1. The **RAG system is generally performing well**: answers are accurate, relevant, and fairly grounded.
2. Most quality issues are around **minor generalizations or partial grounding**, not misinformation.
3. The evaluation logic is simple and could be enhanced using:

   * **semantic similarity models (e.g., BERTScore)**
   * **LLM-based evaluation (e.g., GPT-4 as a judge)**

---




## 🔍 What is RAGAS?

https://docs.ragas.io/en/stable/

**RAGAS** stands for **Retrieval-Augmented Generation Assessment**.  
It’s an **open-source evaluation framework** that helps you **measure the quality** of your RAG pipelines.

In simple words:  
> “It tells you how good your RAG system is — at retrieving useful chunks, generating accurate and faithful answers, and being self-aware when it doesn’t know.”

---

## 🧱 Why Do We Need RAGAS?

In RAG systems:
- The LLM answers a question based on documents retrieved by a search engine.
- We want to **ensure each step works well** — both the **retrieval** and the **generation**.

🛠 Traditional LLM evaluation (e.g., BLEU, ROUGE) doesn't work well here because:
- Answers might be factually correct but worded differently.
- We care more about **truthfulness**, **faithfulness**, and **context grounding**.

---

## 🔑 Key Metrics in RAGAS

Let’s walk through **each metric**, explain it in **simple words**, and give a **formula + example**.

---

### 📘 1. **Faithfulness**

**What it asks:**  
> "Is the generated answer truly supported by the retrieved context?"

- It checks if the answer **can be traced back** to the documents retrieved.

**Why it matters:**  
If the LLM "hallucinates" (i.e., makes up stuff), faithfulness will be low.

#### ✅ Formula (High-level):
Faithfulness = Similarity(generated_answer, grounded_facts_from_context)

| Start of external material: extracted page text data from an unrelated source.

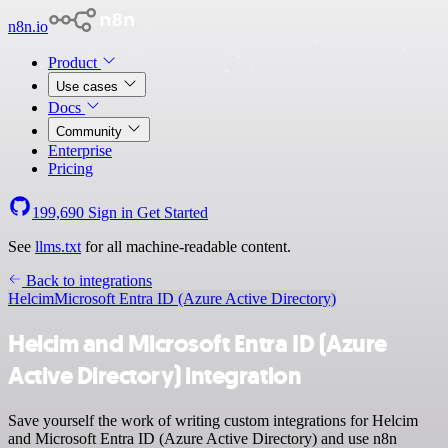
n8n.io
Product
Use cases
Docs
Community
Enterprise
Pricing
199,690
Sign in
Get Started
See
llms.txt
for all machine-readable content.
Back to integrations
Helcim
Microsoft Entra ID (Azure Active Directory)
Helcim and Microsoft Entra ID (Azure
Active Directory) integration
Save yourself the work of writing custom integrations for Helcim
and Microsoft Entra ID (Azure Active Directory) and use n8n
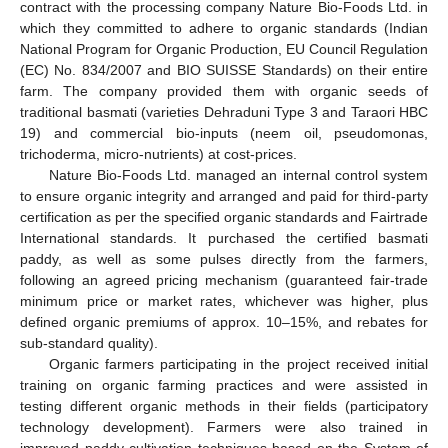
contract with the processing company Nature Bio-Foods Ltd. in
which they committed to adhere to organic standards (Indian
National Program for Organic Production, EU Council Regulation
(EC) No. 834/2007 and BIO SUISSE Standards) on their entire
farm. The company provided them with organic seeds of
traditional basmati (varieties Dehraduni Type 3 and Taraori HBC
19) and commercial bio-inputs (neem oil, pseudomonas,
trichoderma, micro-nutrients) at cost-prices.
Nature Bio-Foods Ltd. managed an internal control system
to ensure organic integrity and arranged and paid for third-party
certification as per the specified organic standards and Fairtrade
International standards. It purchased the certified basmati
paddy, as well as some pulses directly from the farmers,
following an agreed pricing mechanism (guaranteed fair-trade
minimum price or market rates, whichever was higher, plus
defined organic premiums of approx. 10–15%, and rebates for
sub-standard quality).
Organic farmers participating in the project received initial
training on organic farming practices and were assisted in
testing different organic methods in their fields (participatory
technology development). Farmers were also trained in
improved paddy cultivation techniques based on the System of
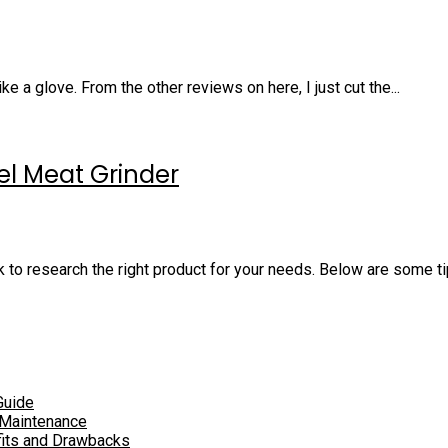
ke a glove. From the other reviews on here, I just cut the...
eel Meat Grinder
k to research the right product for your needs. Below are some tip
Guide
 Maintenance
fits and Drawbacks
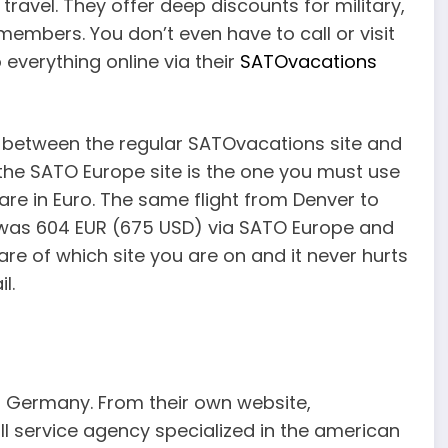
travel. They offer deep discounts for military,
members. You don’t even have to call or visit
everything online via their
SATOvacations
ce between the regular SATOvacations site and
 the SATO Europe site is the one you must use
s are in Euro. The same flight from Denver to
a was 604 EUR (675 USD) via SATO Europe and
are of which site you are on and it never hurts
l.
f Germany. From their own website,
ull service agency specialized in the american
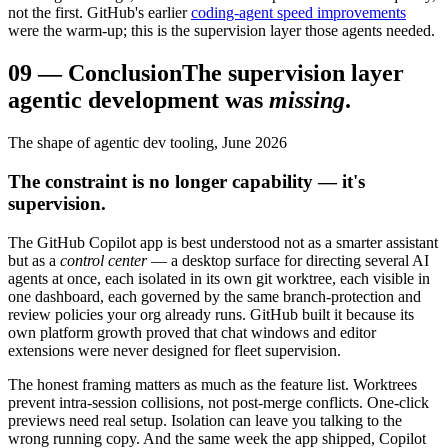
not the first. GitHub's earlier
coding-agent speed improvements
were the warm-up; this is the supervision layer those agents needed.
09
—
Conclusion
The supervision layer
agentic development was
missing
.
The shape of agentic dev tooling, June 2026
The constraint is no longer capability — it's
supervision.
The GitHub Copilot app is best understood not as a smarter assistant
but as a
control center
— a desktop surface for directing several AI
agents at once, each isolated in its own git worktree, each visible in
one dashboard, each governed by the same branch-protection and
review policies your org already runs. GitHub built it because its
own platform growth proved that chat windows and editor
extensions were never designed for fleet supervision.
The honest framing matters as much as the feature list. Worktrees
prevent intra-session collisions, not post-merge conflicts. One-click
previews need real setup. Isolation can leave you talking to the
wrong running copy. And the same week the app shipped, Copilot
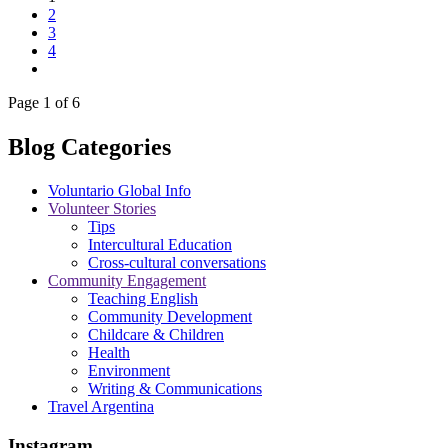
2
3
4
Page 1 of 6
Blog Categories
Voluntario Global Info
Volunteer Stories
Tips
Intercultural Education
Cross-cultural conversations
Community Engagement
Teaching English
Community Development
Childcare & Children
Health
Environment
Writing & Communications
Travel Argentina
Instagram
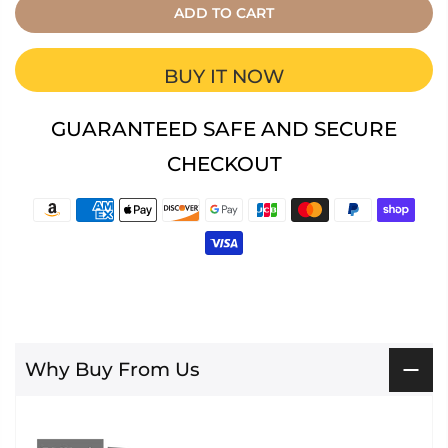
ADD TO CART
BUY IT NOW
GUARANTEED SAFE AND SECURE
CHECKOUT
Why Buy From Us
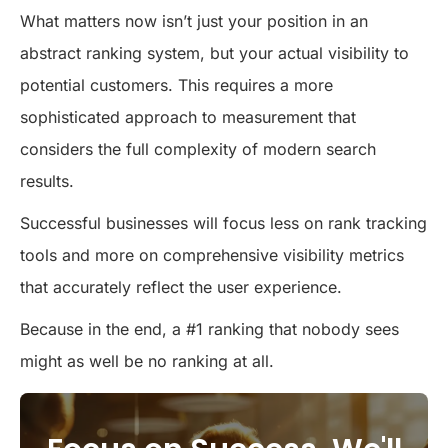
What matters now isn’t just your position in an
abstract ranking system, but your actual visibility to
potential customers. This requires a more
sophisticated approach to measurement that
considers the full complexity of modern search
results.
Successful businesses will focus less on rank tracking
tools and more on comprehensive visibility metrics
that accurately reflect the user experience.
Because in the end, a #1 ranking that nobody sees
might as well be no ranking at all.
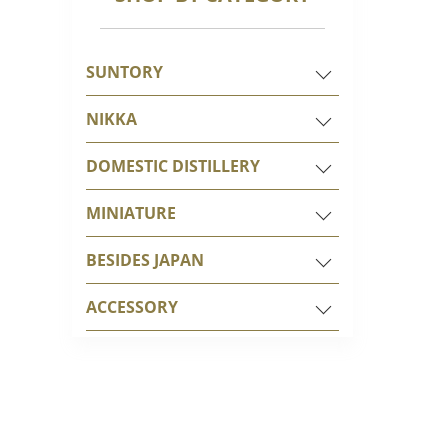
SUNTORY
NIKKA
DOMESTIC DISTILLERY
MINIATURE
BESIDES JAPAN
ACCESSORY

- Evaluated using **Natural Language Inference (NLI)** models.
- Uses labels like “entailment”, “neutral”, “contradiction”

#### 🧠 Example:
**Context:** "Employees are eligible for 24 days of leave."  
**Question:** "How many leave days do I get?"  
**Answer:** "You get 30 days of leave." ❌  
➡️ Not faithful (answer contradicts the context)

---

### 🔍 2. **Context Precision**

**What it asks:**  
> "How much of the retrieved context is actually useful for answering the question?"

- It checks how much of the **retrieved info is relevant**.

#### ✅ Formula:
Context Precision = (# relevant context chunks) / (# total retrieved chunks)

#### 🧠 Example:
You retrieve 5 chunks, but only 2 were useful →  
Context Precision = 2/5 = 0.4 (low)

---

### 🧠 3. **Answer Relevancy**

**What it asks:**  
> "How relevant is the generated answer to the actual question?"

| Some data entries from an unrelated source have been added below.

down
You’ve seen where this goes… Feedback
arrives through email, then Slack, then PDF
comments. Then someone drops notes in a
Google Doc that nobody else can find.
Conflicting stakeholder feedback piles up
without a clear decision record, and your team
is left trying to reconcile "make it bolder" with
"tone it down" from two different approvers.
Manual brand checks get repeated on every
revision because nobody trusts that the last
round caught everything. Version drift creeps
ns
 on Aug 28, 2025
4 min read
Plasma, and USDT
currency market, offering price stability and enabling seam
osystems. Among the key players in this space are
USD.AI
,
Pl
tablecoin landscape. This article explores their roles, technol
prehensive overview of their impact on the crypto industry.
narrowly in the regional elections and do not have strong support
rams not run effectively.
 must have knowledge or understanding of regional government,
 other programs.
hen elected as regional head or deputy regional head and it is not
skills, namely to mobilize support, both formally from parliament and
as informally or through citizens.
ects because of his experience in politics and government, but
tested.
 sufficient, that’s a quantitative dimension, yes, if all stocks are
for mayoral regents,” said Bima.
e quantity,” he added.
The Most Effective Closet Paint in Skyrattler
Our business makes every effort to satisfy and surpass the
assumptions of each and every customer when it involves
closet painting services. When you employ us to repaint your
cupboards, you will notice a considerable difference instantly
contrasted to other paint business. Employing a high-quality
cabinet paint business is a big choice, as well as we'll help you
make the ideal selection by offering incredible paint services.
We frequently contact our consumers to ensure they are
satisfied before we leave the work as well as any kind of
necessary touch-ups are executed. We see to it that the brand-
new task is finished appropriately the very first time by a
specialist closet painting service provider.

- Even if it’s not totally correct, was it **on topic**?

#### ✅ Formula:
Evaluated using a cross-encoder that measures semantic similarity between **question ↔ answer**

#### 🧠 Example:
**Question:** "What’s the deadline to claim reimbursements?"  
**Answer:** "Employees must serve a 30-day notice period."  
➡️ Low relevancy (off-topic)

---

### ✅ 4. **Answer Correctness**

**What it asks:**  
> "Is the answer factually correct compared to ground truth?"

- Needs labeled test data with correct answers.
- Often used during **benchmark testing**.

#### ✅ Formula:
Correctness = Similarity(predicted_answer, ground_truth_answer)

#### 🧠 Example:
**Ground Truth:** "10 business days"  
**Answer:** "Ten working days" → ✅ High correctness

---

### 🚫 5. **Context Recall**

**What it asks:**  
> "Did we retrieve all the chunks needed to answer the question completely?"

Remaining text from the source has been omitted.